A recent study, conducted on lab mice, has shown that the way a baby is born could have a long-term impact on their metabolic health.
Stress hormones produced during labor have a protective effect on a baby’s ability to metabolize fats. In addition, the researchers found that many of the genes and hormones essential to adaptive metabolism are not ready until just before spontaneous birth.
The stress of laboring has previously been shown to help the baby transition to extra-uterine life, and metabolic function is just another benefit of that stress. This led to the conclusion that waiting for labor to begin on its own, and then allowing baby to experience at least some labor, should have a beneficial effect on the baby’s life-long metabolism.
Glucocorticoids, a kind of stress hormone, cause the body to produce a protein called PPARa in the fetal liver. PPARa prepares the liver to metabolize fats from milk after birth. This is crucial because, without it, the liver continues to expect to metabolize the sugar-rich placental diet, as it did in utero.

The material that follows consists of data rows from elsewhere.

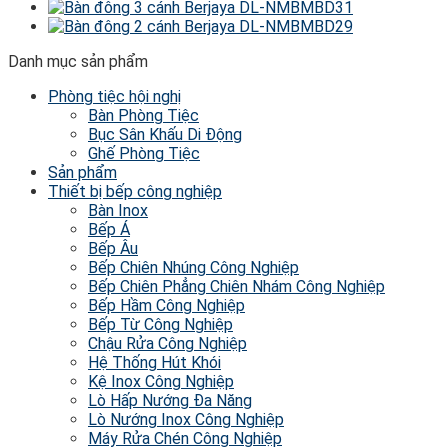
Danh mục sản phẩm
Phòng tiệc hội nghị
Bàn Phòng Tiệc
Bục Sân Khấu Di Động
Ghế Phòng Tiệc
Sản phẩm
Thiết bị bếp công nghiệp
Bàn Inox
Bếp Á
Bếp Âu
Bếp Chiên Nhúng Công Nghiệp
Bếp Chiên Phẳng Chiên Nhám Công Nghiệp
Bếp Hầm Công Nghiệp
Bếp Từ Công Nghiệp
Chậu Rửa Công Nghiệp
Hệ Thống Hút Khói
Kệ Inox Công Nghiệp
Lò Hấp Nướng Đa Năng
Lò Nướng Inox Công Nghiệp
Máy Rửa Chén Công Nghiệp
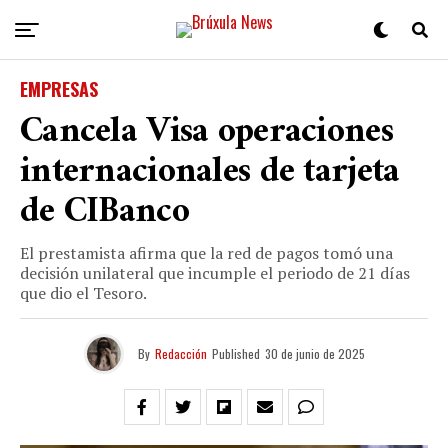
EMPRESAS
Cancela Visa operaciones
internacionales de tarjeta
de CIBanco
El prestamista afirma que la red de pagos tomó una
decisión unilateral que incumple el periodo de 21 días
que dio el Tesoro.
By
Redacción
Published
30 de junio de 2025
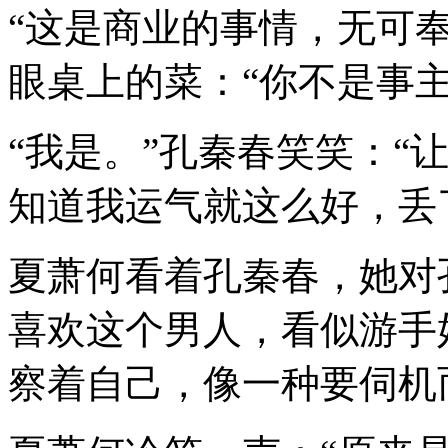
“这是商业的事情，无可
眼桌上的菜：“你不是事主
“我是。”孔秦春笑笑：“
知道我运气就这么好，丢
夏萧何看着孔秦春，她对
喜欢这个男人，看似游手
察着自己，像一种要伺机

Human babies can become very sick when their liver is not prepared to process milk, but this is rare. The researchers indicate that the main application of this study is in the prevention of diseases developed later in life — such as obesity, Type 2 diabetes and fatty liver disease.

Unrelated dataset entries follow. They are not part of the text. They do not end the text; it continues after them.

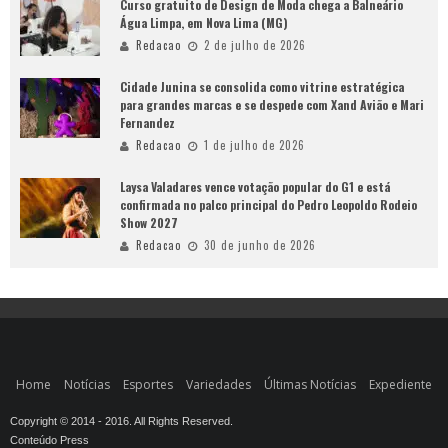
Curso gratuito de Design de Moda chega a Balneário
Água Limpa, em Nova Lima (MG)
Redacao
2 de julho de 2026
Cidade Junina se consolida como vitrine estratégica
para grandes marcas e se despede com Xand Avião e Mari
Fernandez
Redacao
1 de julho de 2026
Laysa Valadares vence votação popular do G1 e está
confirmada no palco principal do Pedro Leopoldo Rodeio
Show 2027
Redacao
30 de junho de 2026
Home
Notícias
Esportes
Variedades
Últimas Notícias
Expediente
Copyright © 2014 - 2016. All Rights Reserved.
Conteúdo Press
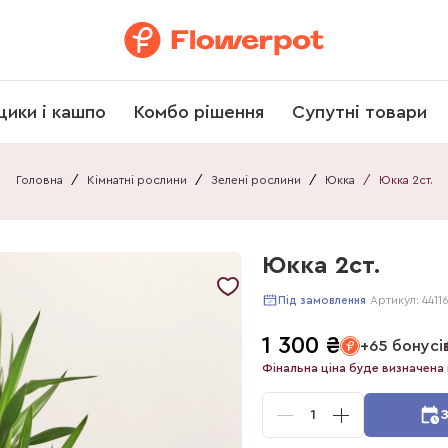
щики і кашпо
Комбо рішення
Супутні товари
Головна
/
Кімнатні рослини
/
Зелені рослини
/
Юкка
/
Юкка 2ст.
Юкка 2ст.
Артикул:
4411
Під замовлення
1 300
₴
+65 бонусі
Фінальна ціна буде визначена 
1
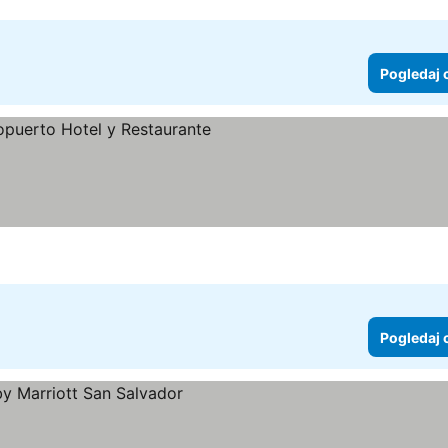
Pogledaj 
Pogledaj 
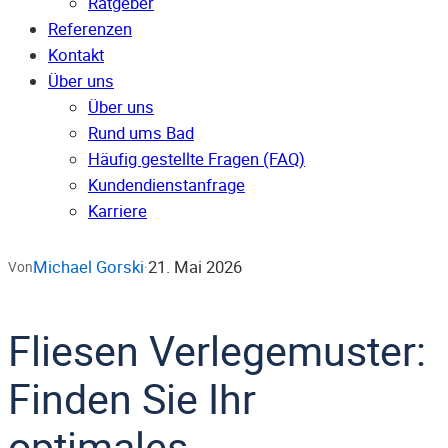
Ratgeber
Referenzen
Kontakt
Über uns
Über uns
Rund ums Bad
Häufig gestellte Fragen (FAQ)
Kunden­dienst­anfrage
Karriere
Michael Gorski
21. Mai 2026
Von
·
Fliesen Verlegemuster:
Finden Sie Ihr
optimales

So, the stress hormones produced late in pregnancy and during labor directly stimulate the production of the protein PPARa, which prepares the baby to get energy from fat-rich milk instead of sugar-rich placental nourishment — but that’s not all.
The study found that PPARa also triggers a chain reaction that eventually activates other genes involved in fat-burning.
Babies whose livers are not adequately prepared to consume a higher-fat diet, suggests research, will become stressed from years of processing normal human milk and then a human diet. This can lead to metabolic disorders, such as those listed above.
One researcher said these stress hormones — crucial to the baby’s metabolic development — are also responsible for inducing labor in the mother.
In fact, glucocorticoids is sometimes used to speed fetal lung maturation in babies at risk for premature birth. In these cases, doctors are trying to mimic the body’s processes to signal specific growth in the baby. Another recent study (also using mice) points to development of the fetal lungs as the trigger of spontaneous labor.
Allowing labor to begin on its own protects a baby from being born developmentally too early — even if that just means a few extra days for some hormones, or their receptor sites, to gain rank.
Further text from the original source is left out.